USB WiFi external antenna

usb wifi antenna

[ronobvious] purchased a Ralink based USB WiFi adapter for use with Aircrack-ng. It worked well so he decided to add an external antenna connector. The connector from Linx Technologies that he chose is really what makes this installation clean. It’s a card-edge design so you just slip it over the end and solder the pin and ground leg. He’s got a link to Tobias Hain’s similar mod and Tobias has a link to a another antenna project as well.

Comments

  1. Craig says:

    I could do with this. I have a ‘B’ standard Centrino lappie and am finding it a bit slow, with all the other computers on the network being ‘G’. So I could get a USB adaptor and do this mod, and get a good signal, with it being out of sight around the back. I can’t stand those PCMCIA cards which stick out so much and constantly flash.

  2. andrew says:

    nice hack. there are so many external antenna modifications for wifi adaptors, you’d think the mfg’s would catch on by now. must be against fcc regulations…

  3. Does anyone have a link to the bluetooth antenna mod? I’ve bene looking ofr it but no one has it anymore.
    Thank you.

  4. strider_mt2k says:

    Well done!
    That looks (and I’m sure works) very nice!

  5. This is L says:

    I was thinking of posting a hack similar to this for the USB netgear WG111v2 which has heat issues and could use a signal boost. I stripped off the bulky silver case on mine, coated the bottom with tough epoxy (to protect the components) added a thin, conforming to-220 transistor heatsink (1.5mm profile with bent steel “wings”) to the large hot chip on top and stitched on a panel antenna via inverted U. FL connector (the connector on the device is a female hirose/ U. FL , which is strange since most cards use male type connectors. I overcame this problem by sticking a small slice of a pin in the center of the pigtail.
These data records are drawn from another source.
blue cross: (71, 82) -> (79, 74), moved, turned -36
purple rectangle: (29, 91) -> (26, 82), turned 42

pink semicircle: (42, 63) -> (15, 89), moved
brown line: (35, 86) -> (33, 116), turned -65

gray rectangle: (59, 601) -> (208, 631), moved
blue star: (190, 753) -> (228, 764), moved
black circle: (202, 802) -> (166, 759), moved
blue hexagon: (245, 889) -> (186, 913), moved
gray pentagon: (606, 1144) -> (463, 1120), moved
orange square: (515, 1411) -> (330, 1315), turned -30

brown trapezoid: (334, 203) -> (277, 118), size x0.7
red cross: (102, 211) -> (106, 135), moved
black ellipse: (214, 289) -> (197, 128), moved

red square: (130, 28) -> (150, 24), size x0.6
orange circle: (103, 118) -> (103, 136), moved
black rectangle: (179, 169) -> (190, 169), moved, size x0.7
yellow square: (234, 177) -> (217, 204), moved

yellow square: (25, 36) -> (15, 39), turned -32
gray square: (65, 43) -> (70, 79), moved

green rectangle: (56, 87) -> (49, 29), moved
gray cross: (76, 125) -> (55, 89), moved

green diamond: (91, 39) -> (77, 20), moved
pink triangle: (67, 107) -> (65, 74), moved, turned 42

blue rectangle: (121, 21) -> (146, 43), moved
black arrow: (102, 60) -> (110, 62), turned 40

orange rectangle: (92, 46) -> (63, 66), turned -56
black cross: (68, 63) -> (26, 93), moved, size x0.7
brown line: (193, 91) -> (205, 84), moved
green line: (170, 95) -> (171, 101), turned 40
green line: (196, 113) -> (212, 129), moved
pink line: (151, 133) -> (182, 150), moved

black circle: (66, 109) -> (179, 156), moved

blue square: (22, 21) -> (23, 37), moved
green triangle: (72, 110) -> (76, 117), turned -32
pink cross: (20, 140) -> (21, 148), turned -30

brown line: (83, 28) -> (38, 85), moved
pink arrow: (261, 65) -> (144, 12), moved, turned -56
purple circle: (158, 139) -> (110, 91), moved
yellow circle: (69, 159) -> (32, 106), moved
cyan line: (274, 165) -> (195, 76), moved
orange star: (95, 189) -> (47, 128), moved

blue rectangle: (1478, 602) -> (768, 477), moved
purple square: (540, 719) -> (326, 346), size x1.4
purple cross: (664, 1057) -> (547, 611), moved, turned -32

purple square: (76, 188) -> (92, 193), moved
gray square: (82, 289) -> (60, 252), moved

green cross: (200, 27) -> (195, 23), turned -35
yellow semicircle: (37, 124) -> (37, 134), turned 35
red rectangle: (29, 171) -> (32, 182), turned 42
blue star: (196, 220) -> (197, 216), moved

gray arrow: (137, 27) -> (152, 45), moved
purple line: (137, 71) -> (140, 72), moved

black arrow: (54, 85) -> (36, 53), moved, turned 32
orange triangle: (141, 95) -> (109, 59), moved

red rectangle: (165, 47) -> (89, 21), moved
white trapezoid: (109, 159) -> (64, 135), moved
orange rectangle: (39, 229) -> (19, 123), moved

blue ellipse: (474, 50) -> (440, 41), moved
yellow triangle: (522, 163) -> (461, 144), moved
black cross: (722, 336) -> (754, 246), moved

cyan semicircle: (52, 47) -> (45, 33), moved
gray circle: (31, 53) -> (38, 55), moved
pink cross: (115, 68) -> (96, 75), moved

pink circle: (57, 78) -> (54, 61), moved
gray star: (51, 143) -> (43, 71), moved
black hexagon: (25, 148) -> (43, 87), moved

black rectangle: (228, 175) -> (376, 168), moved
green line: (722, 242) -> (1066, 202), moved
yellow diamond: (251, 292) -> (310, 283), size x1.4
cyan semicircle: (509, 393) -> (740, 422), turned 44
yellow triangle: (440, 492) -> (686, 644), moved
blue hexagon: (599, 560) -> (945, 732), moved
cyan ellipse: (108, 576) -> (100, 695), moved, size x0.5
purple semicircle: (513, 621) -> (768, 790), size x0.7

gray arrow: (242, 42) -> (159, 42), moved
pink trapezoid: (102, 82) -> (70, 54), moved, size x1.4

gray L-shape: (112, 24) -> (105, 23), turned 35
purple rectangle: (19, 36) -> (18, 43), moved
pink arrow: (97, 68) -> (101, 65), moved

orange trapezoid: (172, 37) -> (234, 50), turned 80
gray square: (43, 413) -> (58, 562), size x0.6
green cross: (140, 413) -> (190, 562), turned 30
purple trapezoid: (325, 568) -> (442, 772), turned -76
Unfortunately, the ~30ma output power is pathetic. The epoxy and heatsink modifications will extend the life of any usb wifi adaptor, since heat and corrosion can only lead to entropic demise. The best part is, since the profile has been minimized, I can now fit devices in any adjacent usb ports. To attach the heatsink, use thermal epoxy throughout or a combination of thermal paste and regular epoxy (not necessarily mixed together). Do not put epoxy directly on the leads of any complicated looking ICs (ie, +28 tiny pins), since the tiny pF capacitance inherent in most epoxies can affect chip operation (this is not a concern for most chips, don’t worry about it).

  6. This is L says:

    I was thinking of posting a hack similar to this for the USB netgear WG111v2 which has heat issues and could use a signal boost. I stripped off the bulky silver case on mine, coated the bottom with tough epoxy (to protect the components) added a thin, conforming to-220 transistor heatsink (1.5mm profile with bent steel “wings”) to the large hot chip on top and stitched on a panel antenna via inverted U. FL connector (the connector on the device is a female hirose/ U. FL , which is strange since most cards use male type connectors. I overcame this problem by sticking a small slice of a pin in the center of the pigtail. Unfortunately, the ~30ma output power is pathetic. The epoxy and heatsink modifications will extend the life of any usb wifi adaptor, since heat and corrosion can only lead to entropic demise. The best part is, since the profile has been minimized, I can now fit devices in any adjacent usb ports. To attach the heatsink, use thermal epoxy throughout or a combination of thermal paste and regular epoxy (not necessarily mixed together). Do not put epoxy directly on the leads of any complicated looking ICs (ie, +28 tiny pins), since the tiny pF capacitance inherent in most epoxies can affect chip operation (this is not a concern for most chips, don’t worry about it).

  7. giskard says:

    #2 IIRC any antenna/transmitter combination must be individualy approved by the fcc (that’s why cards have so many wird and wondefull types of conectors. it’s a question of why the manufacturers would bother getting antennas aproved

  8. Liam Parry says:

    #5, I have a Netgear WG111T as well; I’m using it this moment. In fact, we have three of them here. I must admit that it’s always been very good to me, the signal with all three is much, much stronger than comperable USB/cardbus designs I’ve seen. Post up your article, though -I’d love to see it. There’s no such thing as reception that’s “too good” lol, and it sounds like you’ve put in a lot of work

  9. This is L says:

    I will not post an article, because it is too simple to be a mod, but here are photographs:

    By the way, I meant 30mW, not 30mA. That’s what insomnia’s all about.

  10. ronObvious says:

    @ This is L – I like the heatsink approach, and I considered adding them to cool down the ralink chips in several of my USB adapters. The buggers run way hot and it makes me wonder what the lifespan will be like if I don’t take steps to cool it, but in all likelyhood it will last until it 802.11n hits the shelves ;)

  11. Ds-flash says:

    will have to try this with Nintendo ds. sometimes its wifi reception is weaker than PC so could come in handy.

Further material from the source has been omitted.